Im letzten Block ging es um die konkreten Anliegen der anwesenden Kinder und Jugendlichen. Fünf Gruppen aus Marzahn-Hellersdorf trugen ihre Fragen und Forderungen vor:
- Schüler_innen der Mahlsdorfer Grundschule stellten ihre selbstentworfenen Modelle der Jugendfreizeiteinrichtung vor, die in Mahlsdorf neu gebaut werden soll. Gut informiert konfrontierten sie die Politik mit der Frage, warum der Bau um weitere 3 Jahre verschoben werden soll. Sichtlich unbehaglich musste Stadtradt Lemm den Kindern erklären, dass das eingeplante Geld nun zuerst für den Bau einer Schule verwendet wird. "Es tut mit leid", versicherte er den Kindern, die sich damit allerdings nur schwer abfinden konnten. Bürgermeisterin Pohle versuchte es mit einem kindgerechten Vergleich und erklärte den jungen Planer_innen, dass das Taschengeld eben auch nicht immer dafür ausreiche, alle Wünsche sofort zu erfüllen.
- Mittelstufen-Schülerinnen der Gretel-Bergmann-Schule stellten die Frage, wie Schule gewaltfreier gestaltet werden kann. Auch hier war Jugend- und Schulstadtrat Lemm gefragt, der das Thema ernst nahm und auf einen Sternmarsch hinwies.
- Jugendliche, die seit Jahren die Kulturveranstaltungen "DiverCity" im Bezirk durchführen, beschwerten sich, dass ihnen in diesem Jahr kaum Plätze zur Verfügung gestellt wurden. Das sei um so bedauerlicher, als dass die Veranstaltungen eine positive Ausstrahlung über die Bezirksgrenzen hinweg habe. Stadträtin Zivkovic (Strassen- und Grünflächenamt) reagierte hemdsärmelig und versprach den Engagierten ihre persönliche Unterstützung.
- Vertreter_innen des Bezirksschüler_innenausschusses traten mit dem Thema "Schüler*innenhaushalt" vor das Plenum. Dieser Gewinnervorschlag des Bürgerhaushalt 2020/21 soll nun mit weniger Mitteln als erhofft umgesetzt werden. Zumindest konnte ihnen versichert werden, dass nun auch Mittel für das Jahr 2021 eingestellt seien und überlegt werde, die Anzahl der Schulen zu erhöhen. Auch die geringe Unterstützung der bezirklichen Bildungsgremien wurde kritisiert. Hier gab es keine zufriedenstellende Antwort.

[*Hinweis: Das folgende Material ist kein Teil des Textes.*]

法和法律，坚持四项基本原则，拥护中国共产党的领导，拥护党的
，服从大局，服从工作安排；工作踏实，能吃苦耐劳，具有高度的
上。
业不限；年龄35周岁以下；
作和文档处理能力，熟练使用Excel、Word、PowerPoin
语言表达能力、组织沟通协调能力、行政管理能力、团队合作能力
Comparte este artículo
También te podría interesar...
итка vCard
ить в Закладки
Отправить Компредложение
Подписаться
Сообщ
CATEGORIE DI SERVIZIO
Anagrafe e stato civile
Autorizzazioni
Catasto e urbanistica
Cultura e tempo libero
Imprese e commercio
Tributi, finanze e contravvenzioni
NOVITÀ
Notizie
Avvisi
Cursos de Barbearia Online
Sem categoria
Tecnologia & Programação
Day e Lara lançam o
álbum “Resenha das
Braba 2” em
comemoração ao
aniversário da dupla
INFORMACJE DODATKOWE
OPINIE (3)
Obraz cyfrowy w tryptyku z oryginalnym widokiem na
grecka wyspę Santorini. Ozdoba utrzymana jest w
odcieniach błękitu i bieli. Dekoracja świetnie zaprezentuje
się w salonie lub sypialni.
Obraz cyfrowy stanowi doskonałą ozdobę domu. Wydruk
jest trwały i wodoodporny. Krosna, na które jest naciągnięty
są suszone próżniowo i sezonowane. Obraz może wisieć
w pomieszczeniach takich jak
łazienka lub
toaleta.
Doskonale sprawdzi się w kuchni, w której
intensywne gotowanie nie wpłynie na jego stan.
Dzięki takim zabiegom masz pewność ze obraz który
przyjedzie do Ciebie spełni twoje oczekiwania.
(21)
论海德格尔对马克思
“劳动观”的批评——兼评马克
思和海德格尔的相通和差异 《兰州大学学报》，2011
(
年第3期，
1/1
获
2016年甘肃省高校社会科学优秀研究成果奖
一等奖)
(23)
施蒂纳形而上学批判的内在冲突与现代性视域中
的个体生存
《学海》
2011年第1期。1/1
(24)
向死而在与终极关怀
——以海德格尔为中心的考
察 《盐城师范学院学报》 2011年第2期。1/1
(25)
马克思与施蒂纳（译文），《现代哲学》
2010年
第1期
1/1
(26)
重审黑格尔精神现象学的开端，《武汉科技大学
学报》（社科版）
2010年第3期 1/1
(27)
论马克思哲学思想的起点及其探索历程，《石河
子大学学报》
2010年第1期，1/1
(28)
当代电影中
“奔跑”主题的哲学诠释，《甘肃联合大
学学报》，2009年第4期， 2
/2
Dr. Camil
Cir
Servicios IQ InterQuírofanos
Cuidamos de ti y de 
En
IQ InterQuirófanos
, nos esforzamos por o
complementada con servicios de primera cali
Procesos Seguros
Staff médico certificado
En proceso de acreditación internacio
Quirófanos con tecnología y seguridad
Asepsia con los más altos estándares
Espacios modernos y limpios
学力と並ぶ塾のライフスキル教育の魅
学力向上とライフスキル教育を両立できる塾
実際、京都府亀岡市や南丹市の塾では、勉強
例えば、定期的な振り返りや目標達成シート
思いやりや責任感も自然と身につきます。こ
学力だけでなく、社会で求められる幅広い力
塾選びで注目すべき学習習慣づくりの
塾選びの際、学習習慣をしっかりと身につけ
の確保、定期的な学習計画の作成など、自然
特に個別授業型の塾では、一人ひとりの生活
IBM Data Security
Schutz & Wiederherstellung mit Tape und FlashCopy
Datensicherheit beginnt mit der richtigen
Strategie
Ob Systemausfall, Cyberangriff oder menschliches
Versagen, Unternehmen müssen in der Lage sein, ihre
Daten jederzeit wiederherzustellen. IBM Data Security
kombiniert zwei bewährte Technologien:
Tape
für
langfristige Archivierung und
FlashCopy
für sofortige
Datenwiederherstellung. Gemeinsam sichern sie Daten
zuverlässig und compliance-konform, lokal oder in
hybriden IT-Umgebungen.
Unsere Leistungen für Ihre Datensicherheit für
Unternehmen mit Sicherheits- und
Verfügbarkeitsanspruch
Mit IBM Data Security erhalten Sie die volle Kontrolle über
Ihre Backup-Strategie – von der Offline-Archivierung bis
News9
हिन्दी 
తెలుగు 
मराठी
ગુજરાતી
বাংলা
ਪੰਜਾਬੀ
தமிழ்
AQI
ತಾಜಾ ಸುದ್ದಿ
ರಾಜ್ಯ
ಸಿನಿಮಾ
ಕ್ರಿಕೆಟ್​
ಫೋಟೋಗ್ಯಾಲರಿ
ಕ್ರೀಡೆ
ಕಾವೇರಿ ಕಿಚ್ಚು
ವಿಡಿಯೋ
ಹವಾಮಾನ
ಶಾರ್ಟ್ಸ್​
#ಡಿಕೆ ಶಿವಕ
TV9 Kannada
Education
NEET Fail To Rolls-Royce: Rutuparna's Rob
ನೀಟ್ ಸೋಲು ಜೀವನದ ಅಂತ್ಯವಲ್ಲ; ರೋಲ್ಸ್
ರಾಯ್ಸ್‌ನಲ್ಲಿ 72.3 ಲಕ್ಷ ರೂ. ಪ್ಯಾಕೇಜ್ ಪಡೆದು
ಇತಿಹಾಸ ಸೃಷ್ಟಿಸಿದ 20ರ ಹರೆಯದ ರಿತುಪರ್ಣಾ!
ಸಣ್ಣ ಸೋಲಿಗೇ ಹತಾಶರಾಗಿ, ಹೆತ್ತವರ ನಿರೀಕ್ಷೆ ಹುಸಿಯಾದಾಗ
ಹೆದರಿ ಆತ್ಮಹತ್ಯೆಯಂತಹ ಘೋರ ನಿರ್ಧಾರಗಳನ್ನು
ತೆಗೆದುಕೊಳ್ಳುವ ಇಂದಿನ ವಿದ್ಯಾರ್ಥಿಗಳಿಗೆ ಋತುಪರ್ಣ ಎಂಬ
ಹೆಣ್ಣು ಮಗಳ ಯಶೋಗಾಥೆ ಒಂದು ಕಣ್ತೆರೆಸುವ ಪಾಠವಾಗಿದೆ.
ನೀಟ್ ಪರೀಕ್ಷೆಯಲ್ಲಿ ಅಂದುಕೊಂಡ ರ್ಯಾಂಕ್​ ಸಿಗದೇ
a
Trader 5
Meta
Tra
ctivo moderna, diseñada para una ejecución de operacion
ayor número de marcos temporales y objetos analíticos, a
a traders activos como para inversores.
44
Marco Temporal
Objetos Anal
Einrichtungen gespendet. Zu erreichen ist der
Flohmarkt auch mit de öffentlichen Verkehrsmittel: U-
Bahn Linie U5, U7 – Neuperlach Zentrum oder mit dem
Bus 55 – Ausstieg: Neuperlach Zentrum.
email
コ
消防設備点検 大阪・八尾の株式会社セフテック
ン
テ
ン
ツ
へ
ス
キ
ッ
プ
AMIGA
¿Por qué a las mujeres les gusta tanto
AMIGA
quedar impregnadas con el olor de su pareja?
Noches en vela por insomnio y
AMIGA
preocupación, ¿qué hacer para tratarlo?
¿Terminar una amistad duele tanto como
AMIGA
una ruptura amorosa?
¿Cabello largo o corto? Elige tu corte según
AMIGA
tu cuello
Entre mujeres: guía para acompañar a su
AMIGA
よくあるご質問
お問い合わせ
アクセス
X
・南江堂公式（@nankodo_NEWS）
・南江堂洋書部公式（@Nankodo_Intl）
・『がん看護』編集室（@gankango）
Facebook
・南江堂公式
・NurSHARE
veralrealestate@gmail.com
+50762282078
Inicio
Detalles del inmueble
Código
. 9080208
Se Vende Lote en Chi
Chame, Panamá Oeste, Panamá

- Aktivist*innen der Fridays for Future Ortsgruppe forderten u.a. einen besseren Ausbau von Radwegen, das Pflanzen von mehr Bäumen und eine flächendeckende Dachbegrünung im Bezirk. Ausserdem kritisierten sie die Langsamkeit, mit der wirkungsvolle Massnahmen getroffen werden und die geringe Reichweite von Beschlüssen. Zivkoviv erklärte, dass aufgrund der Hitze und Trockenheit der vergangenen Jahre das Pflanzen von Bäumen immer in Zusammenhang mit einer funktionierenden Bewässerung gedacht werden müsse. Stadträtin Witt verwies auf das veraltete bezirkliche Umweltschutzkonzept, das dringend überarbeitet werden müsse.
Die Fragen und Antworten der Politik wurden in einem Protokoll festgehalten, dass die Grundlage bildet für ein Nachhaken in dennächsten Wochen und Monaten. Denn Jugendbeteiligungist nur dann wirkungsvoll, wenn sie ernst genommen wird.
Abschluss bildete die Möglichkeit zum informellen Austausch bei Brötchenbuffet und Getränken. Wir denken, das Format der Kinderversammlung ist sehr geeignet, die Beteiligung und das Politikinteresse von jungen Menschen zu fördern. Dabei darf es aber nicht allein bleiben. Kinder-und Jugendinteressen müssen stärker strukturell in den verschiedenen Ressorts verankert werden.